Le paradoxe de cette situation est que dans cette position qui semble oppositionnelle au prescripteur de norme, (deus absconditus, Dieu caché) le travailleur est en fait son meilleur allié, comme un correcteur de défauts internes, sorte de « deus in machine, Dieu dans la machine ». Mais un allié non reconnu, pouvant même porter le fardeau de reproches injustifiés. Ce deus in machine, échappe au contrôle pour des raisons multiples qu’il serait trop long d’expliquer ici. En tout cas, il ne prend pas le rôle du deus ex machina, le Dieu descendu de façon bien visible, éclairante et explicative, pour résoudre le problème apparemment insoluble.

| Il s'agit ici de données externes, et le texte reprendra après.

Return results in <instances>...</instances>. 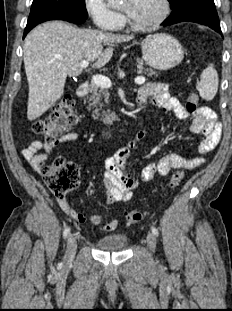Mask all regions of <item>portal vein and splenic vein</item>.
Segmentation results:
<instances>
[{
  "label": "portal vein and splenic vein",
  "instance_id": "18ae733b",
  "mask_svg": "<svg viewBox=\"0 0 232 311\" xmlns=\"http://www.w3.org/2000/svg\"><path fill=\"white\" fill-rule=\"evenodd\" d=\"M89 65L88 60H82L80 62V67L81 68H86ZM92 81L102 87V88H110L112 86L111 80L108 77L102 76V75H95L92 77ZM135 83L138 85L144 84L145 83V77L143 76H138L134 79Z\"/></svg>",
  "mask_w": 232,
  "mask_h": 311
}]
</instances>
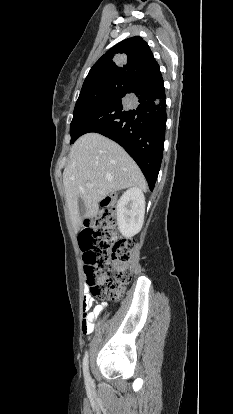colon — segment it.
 <instances>
[{"instance_id": "1", "label": "colon", "mask_w": 233, "mask_h": 414, "mask_svg": "<svg viewBox=\"0 0 233 414\" xmlns=\"http://www.w3.org/2000/svg\"><path fill=\"white\" fill-rule=\"evenodd\" d=\"M79 244L91 295L102 297L108 294L113 300L119 299L132 279L131 254L135 241L117 233L112 197L103 200L93 226L80 232Z\"/></svg>"}]
</instances>
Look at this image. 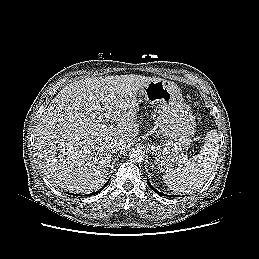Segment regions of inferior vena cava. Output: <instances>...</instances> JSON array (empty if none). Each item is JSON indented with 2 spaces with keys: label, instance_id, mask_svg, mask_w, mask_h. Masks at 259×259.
Returning a JSON list of instances; mask_svg holds the SVG:
<instances>
[{
  "label": "inferior vena cava",
  "instance_id": "602c4592",
  "mask_svg": "<svg viewBox=\"0 0 259 259\" xmlns=\"http://www.w3.org/2000/svg\"><path fill=\"white\" fill-rule=\"evenodd\" d=\"M122 144L120 142L114 141L110 145V151L116 153L121 149Z\"/></svg>",
  "mask_w": 259,
  "mask_h": 259
}]
</instances>
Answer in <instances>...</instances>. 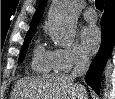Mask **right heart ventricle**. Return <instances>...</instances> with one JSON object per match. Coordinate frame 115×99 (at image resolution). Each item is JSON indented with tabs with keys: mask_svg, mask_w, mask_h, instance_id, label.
I'll return each instance as SVG.
<instances>
[{
	"mask_svg": "<svg viewBox=\"0 0 115 99\" xmlns=\"http://www.w3.org/2000/svg\"><path fill=\"white\" fill-rule=\"evenodd\" d=\"M32 68L35 72L41 74H49L56 70L52 59V51H48L43 46L37 45L33 52Z\"/></svg>",
	"mask_w": 115,
	"mask_h": 99,
	"instance_id": "1",
	"label": "right heart ventricle"
}]
</instances>
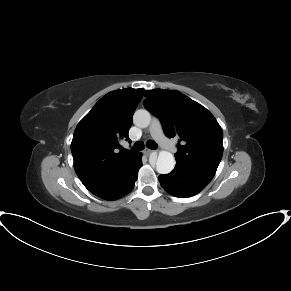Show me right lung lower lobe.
I'll return each mask as SVG.
<instances>
[{
  "label": "right lung lower lobe",
  "instance_id": "obj_1",
  "mask_svg": "<svg viewBox=\"0 0 291 291\" xmlns=\"http://www.w3.org/2000/svg\"><path fill=\"white\" fill-rule=\"evenodd\" d=\"M141 166V153H138L131 165L120 172L117 176L102 183L86 186V188L91 193L102 199H118L133 189L134 183L137 179L138 170Z\"/></svg>",
  "mask_w": 291,
  "mask_h": 291
}]
</instances>
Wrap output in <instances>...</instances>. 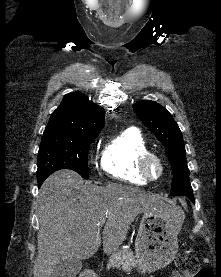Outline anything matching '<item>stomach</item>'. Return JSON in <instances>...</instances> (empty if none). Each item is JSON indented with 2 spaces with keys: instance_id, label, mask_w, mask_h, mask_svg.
Segmentation results:
<instances>
[{
  "instance_id": "0dacf381",
  "label": "stomach",
  "mask_w": 221,
  "mask_h": 277,
  "mask_svg": "<svg viewBox=\"0 0 221 277\" xmlns=\"http://www.w3.org/2000/svg\"><path fill=\"white\" fill-rule=\"evenodd\" d=\"M183 220V211L172 206L167 212L143 214L135 241V263L140 273L154 272L173 261Z\"/></svg>"
}]
</instances>
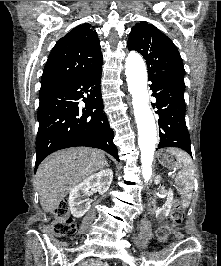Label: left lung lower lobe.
<instances>
[{
  "label": "left lung lower lobe",
  "instance_id": "1",
  "mask_svg": "<svg viewBox=\"0 0 221 266\" xmlns=\"http://www.w3.org/2000/svg\"><path fill=\"white\" fill-rule=\"evenodd\" d=\"M152 82V96L156 98L153 105L158 109L160 142L158 149L164 147H178L191 156L190 136L185 122V100L183 88L159 79Z\"/></svg>",
  "mask_w": 221,
  "mask_h": 266
}]
</instances>
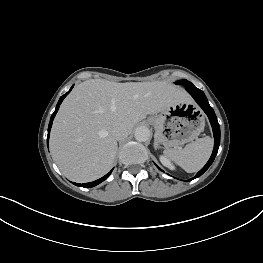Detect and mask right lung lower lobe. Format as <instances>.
I'll return each mask as SVG.
<instances>
[{
    "instance_id": "98d812e1",
    "label": "right lung lower lobe",
    "mask_w": 263,
    "mask_h": 263,
    "mask_svg": "<svg viewBox=\"0 0 263 263\" xmlns=\"http://www.w3.org/2000/svg\"><path fill=\"white\" fill-rule=\"evenodd\" d=\"M72 88H73V86L71 87V89H72ZM71 89H70L66 94H64L63 96H61V98L59 99V101H58V103H57L56 109H55L54 113H53L52 116H51L50 123H49V126H48L47 142H48V140H49V135H50V129H51V126H52V121H53V119H54V117H55V115H56V113H57V111H58V109H59L60 104L62 103V101L64 100V98L69 94V92L71 91ZM111 172H112V170H111L108 174H106L105 176H103L102 178H100V179H98V180H96V181H94V182L82 184V187H88V188H89V187H94V186L98 185L99 183L103 182V181L111 174ZM73 184H75V185H77V186H80V184H76V183H73Z\"/></svg>"
}]
</instances>
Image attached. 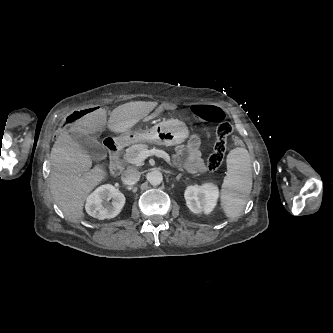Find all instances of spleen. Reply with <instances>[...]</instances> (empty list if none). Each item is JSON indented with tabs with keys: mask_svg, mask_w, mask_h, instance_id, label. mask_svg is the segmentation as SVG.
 <instances>
[{
	"mask_svg": "<svg viewBox=\"0 0 333 333\" xmlns=\"http://www.w3.org/2000/svg\"><path fill=\"white\" fill-rule=\"evenodd\" d=\"M251 189V156L246 148H235L227 156V175L221 190V205L229 219L242 213Z\"/></svg>",
	"mask_w": 333,
	"mask_h": 333,
	"instance_id": "1",
	"label": "spleen"
}]
</instances>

Yves Schwartz, fut reçu premier à l’agrégation de philosophie devant un jury présidé par Georges Canguilhem, ce remarquable penseur qui préféra entrer en philosophie plutôt que pratiquer la médecine. Son œuvre devrait être étudiée par tout futur médecin, plutôt que de subir l’anéantissement « scientifique » dont nous constatons chaque jour les dégâts sur l’art médical (lire en particulier Le Normal et le Pathologique).

Ainsi, Yves Schwarz revient à l’étude de la connaissance du travail par la reconnaissance de la valeur professionnelle de l’expérience non exprimée du travailleur. Nous sommes loin de la construction réductrice et souvent agressive du marxisme.

Il nous reste à comprendre que le travailleur conscient de son devoir de bien faire peut être entraîné dans un système de double contrainte si la norme prescrite diffère par trop de son expérience et de son jugement immédiat sur le travail en cours. Ces conflits non dits sont les pires. Ils minent l’estime de soi, alimentent des conflits sous-jacents, et peuvent mener à des tensions augmentant les risques, dans une situation de malaise chronique. Alors interviennent les relations entre co-travailleurs, tantôt pour atténuer si l’ambiance est bonne, ou pire dans le cas contraire.

Ils sont parfois vécus dans une ambiance de grande urgence vitale. On se rappellera comment le commandant Sully Sullenberger sauva les 155 passagers de son Airbus A320 en le posant sur l’Hudson, au lieu d’obéir aux ordres de la tour de contrôle qui le dirigeaient vers un aéroport hors de sa portée. Cela se passait en 2009.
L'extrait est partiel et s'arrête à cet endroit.